Other Metaphors

I draw on the technical metaphor of multiplexing to explain an aspect of my current practice (and perhaps a broader tendency within contemporary art) because it responds to the notion of interference. Instead of disrupting and corrupting the signal (from a notionally exterior position), multiplexing suggests an interleaving of diverse signals within an overall signal field. Art loses its heroic autonomy – its sense of innocent distance and alien viral force – and reveals a more mundane, complicit and opportunistic aspect. At the same time, in avoiding the bad faith of an illusory critical autonomy, it comes to recognise its genuine powers of attachment, its actual potential for engagement.
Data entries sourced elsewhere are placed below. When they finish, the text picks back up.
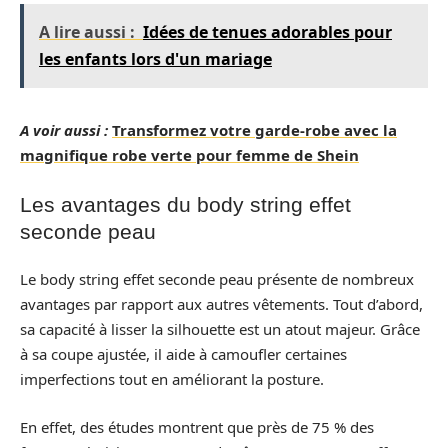
A lire aussi :
Idées de tenues adorables pour
les enfants lors d'un mariage
A voir aussi :
Transformez votre garde-robe avec la
magnifique robe verte pour femme de Shein
Les avantages du body string effet
seconde peau
Le body string effet seconde peau présente de nombreux
avantages par rapport aux autres vêtements. Tout d’abord,
sa capacité à lisser la silhouette est un atout majeur. Grâce
à sa coupe ajustée, il aide à camoufler certaines
imperfections tout en améliorant la posture.
En effet, des études montrent que près de 75 % des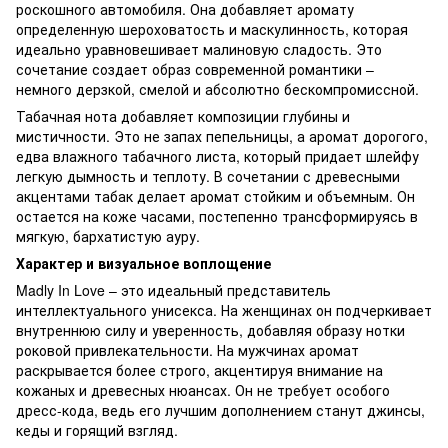
роскошного автомобиля. Она добавляет аромату
определенную шероховатость и маскулинность, которая
идеально уравновешивает малиновую сладость. Это
сочетание создает образ современной романтики –
немного дерзкой, смелой и абсолютно бескомпромиссной.
Табачная нота добавляет композиции глубины и
мистичности. Это не запах пепельницы, а аромат дорогого,
едва влажного табачного листа, который придает шлейфу
легкую дымность и теплоту. В сочетании с древесными
акцентами табак делает аромат стойким и объемным. Он
остается на коже часами, постепенно трансформируясь в
мягкую, бархатистую ауру.
Характер и визуальное воплощение
Madly In Love – это идеальный представитель
интеллектуального унисекса. На женщинах он подчеркивает
внутреннюю силу и уверенность, добавляя образу нотки
роковой привлекательности. На мужчинах аромат
раскрывается более строго, акцентируя внимание на
кожаных и древесных нюансах. Он не требует особого
дресс-кода, ведь его лучшим дополнением станут джинсы,
кеды и горящий взгляд.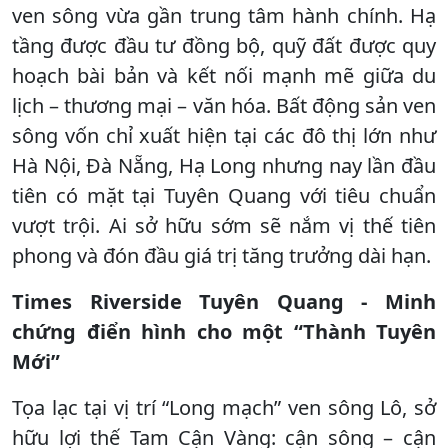
ven sông vừa gần trung tâm hành chính. Hạ
tầng được đầu tư đồng bộ, quỹ đất được quy
hoạch bài bản và kết nối mạnh mẽ giữa du
lịch – thương mại – văn hóa. Bất động sản ven
sông vốn chỉ xuất hiện tại các đô thị lớn như
Hà Nội, Đà Nẵng, Hạ Long nhưng nay lần đầu
tiên có mặt tại Tuyên Quang với tiêu chuẩn
vượt trội. Ai sở hữu sớm sẽ nắm vị thế tiên
phong và đón đầu giá trị tăng trưởng dài hạn.
Times Riverside Tuyên Quang - Minh
chứng điển hình cho một “Thành Tuyên
Mới”
Tọa lạc tại vị trí “Long mạch” ven sông Lô, sở
hữu lợi thế Tam Cận Vàng: cận sông – cận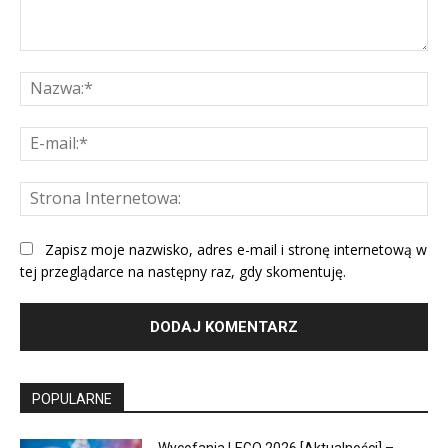
Komentarz:
Na
E-
mai
St
Int
Zapisz moje nazwisko, adres e-mail i stronę internetową w
tej przeglądarce na następny raz, gdy skomentuję.
POPULARNE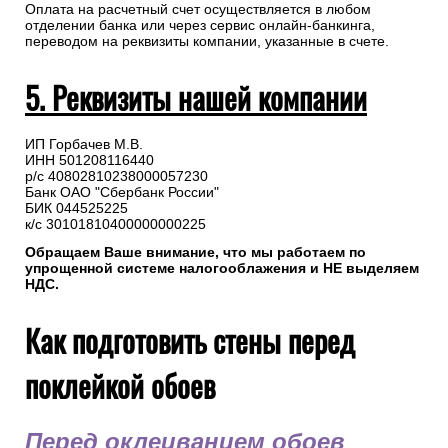
Оплата на расчетный счет осуществляется в любом
отделении банка или через сервис онлайн-банкинга,
переводом на реквизиты компании, указанные в счете.
5. Реквизиты нашей компании
ИП Горбачев М.В.
ИНН 501208116440
р/с 40802810238000057230
Банк ОАО "Сбербанк России"
БИК 044525225
к/с 30101810400000000225
Обращаем Ваше внимание, что мы работаем по
упрощенной системе налогооблажения и НЕ выделяем
НДС.
Как подготовить стены перед
поклейкой обоев
Перед оклеиванием обоев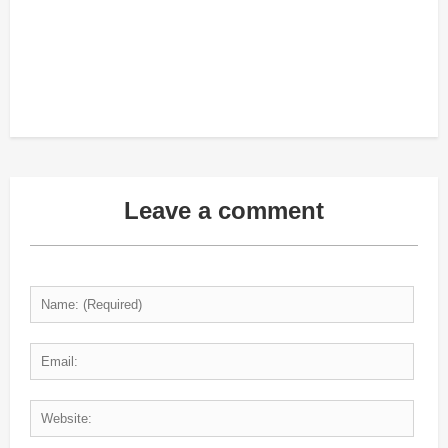
Leave a comment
But I could have employed other metaphors. I have already, for instance, spoken of grafting and of piggy-backing. Art could also be positioned as a component (in the sense of the colour components in a RGB signal), or, in terms of the language of computer programming, as an interface, mix-in or trait. The latter are all means of enabling polymorphic entities – entities that are not derived from a single class blue-print, but that reveal a dimension of multiple inheritance, and, as such, a capacity to be both this and that, to be recognised equally as one thing and another. A spaceship entity in a game can both descend from a general spaceship class (and as such be positioned within a set of spaceship objects) and also draw from of any number of more generally defined traits – elusiveness, capacity to animate, capacity to die and be reborn, etc. In a similar manner, I associate the art trait with my walking and running and the latter become polymorphic. They obtain an additional aspect. They no longer simply correspond to the set of outdoor leisure activities, but also to the set of art activities. They demonstrate an integral multiplicity. There is no need to decide absolutely between one mode of categorisation and another. The dimensions are not mutually exclusive but multiplexed.